Getting people to talk to you is half the battle, and having them join a social group just gives us opportunity to introduce people to our group’s culture.  It takes a lot of work to join a new guild in any of these games, so if I can get them to play with us even just a little bit they may like that experience and want to hang around because of it.  Right now we are getting to know our potential raiders and just having fun.

Handling Criticism as a Guild Leader

Today one of my long time guildmates sent me a whisper.  He didn’t agree with how I was recruiting for our raid groups.  He felt that the players that were in our community were not well vetted, which is true, they are not since I have the link to join posted on public forums.  I’m not looking to create an exclusive club with a whole list of criteria from the get go.  I would find myself saying no to people all day and not growing our ranks.  What if I told a player “no” based on their lack of raiding experience and they ended up being amazing?  A good resume does not mean that the player is going to be great.  People lie all the time and tell us what we want to hear.

This type of criticism is not uncommon for a guild leader.  There is always people that want to tell you how to do things.  I have one time that stood out as a clear, what not to do to keep your guild alive and healthy:

It was the first couple weeks into Wildstar.  We had started strong and were currently sitting at the #5 rank for the entire world for boss kills.  One big problem was that the #1 guild was on our same server and provided extra pressure to catch up to them and surpass them.  This was because we wanted to be the best, and so did the majority of our guild members.

There was a lot of complaining about how we needed to change and improve or people would leave.  The loudest critics came to me and said, we need to do XYZ in order to succeed.  They offered to help, so I promoted them to officers so that they would have the authority to make the changes that they wanted.  Or maybe I promoted them to shut them up, or so they wouldn’t leave.  The later two were the wrong reasons.

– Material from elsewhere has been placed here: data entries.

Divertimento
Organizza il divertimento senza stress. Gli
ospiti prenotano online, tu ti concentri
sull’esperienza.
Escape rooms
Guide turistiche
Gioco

So the loud critics didn’t make any changes and continued to complain and now when they were complaining, they were doing so with the Officer title.  OF course maybe part of this was because they realized how much work is involved with leading a successful guild.  The continued complaining created massive problems with moral for a large chunk of our members.

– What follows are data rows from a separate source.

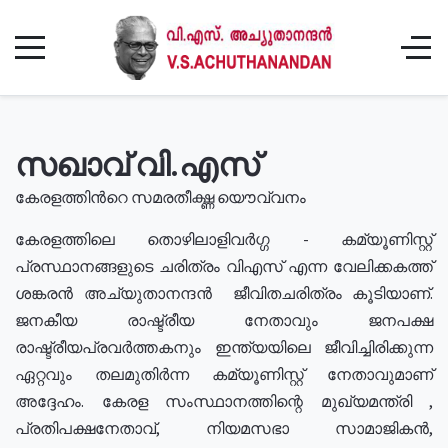
സഖാവ് വി.എസ്
കേരളത്തിൻറെ സമരതീക്ഷ്ണ യൌവ്വനം
കേരളത്തിലെ തൊഴിലാളിവർഗ്ഗ - കമ്യൂണിസ്റ്റ്
പ്രസ്ഥാനങ്ങളുടെ ചരിത്രം വിഎസ് എന്ന വേലിക്കകത്ത്
ശങ്കരൻ അച്യുതാനന്ദൻ ജീവിതചരിത്രം കൂടിയാണ്.
ജനകീയ രാഷ്ട്രീയ നേതാവും ജനപക്ഷ
രാഷ്ട്രീയപ്രവർത്തകനും ഇന്ത്യയിലെ ജീവിച്ചിരിക്കുന്ന
ഏറ്റവും തലമുതിർന്ന കമ്യൂണിസ്റ്റ് നേതാവുമാണ്
അദ്ദേഹം. കേരള സംസ്ഥാനത്തിന്റെ മുഖ്യമന്ത്രി ,
പ്രതിപക്ഷനേതാവ്, നിയമസഭാ സാമാജികൻ,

It all reached a boiling point when one of our long time officers sent me a message that they were done with all the stress of trying to be a leader in the guild and that they were going to join the #1 guild in the game.  When they left, so did 30% of our members.  We were a broken group that lacked the ability to complete the content that we were clearing just the day before.  All of the venomous talk of how bad everything really got in my head and stressed me out.  I didn’t even want to play the game anymore.  This experience had sucked all of the fun right out of it for me.

Cancerous members like these may have good intentions, but when they start stirring up crap with rumors and complaining all the time, it’s time for them to go.  You may end up losing a player or two in this process but most likely your guild will remain intact.  Don’t promote your biggest critics to officers in your guild.  If they already don’t agree with you, its more likely that they’ll work against you than with you in the future.

After the experience of trying to allow people to do more and help out and having it backfire so badly, I am leaning towards trusting my gut.  I’m not going to create a perfect place for everyone, its just not possible.  Since I’m doing the bulk of the work getting this thing off the ground my instincts tell me to just keep doing what I’m doing and know that I won’t be pleasing everyone and they’ll move on to green pastures.  The goal is to create a place where I’m still having fun and not burning out form all the stress of trying to please people.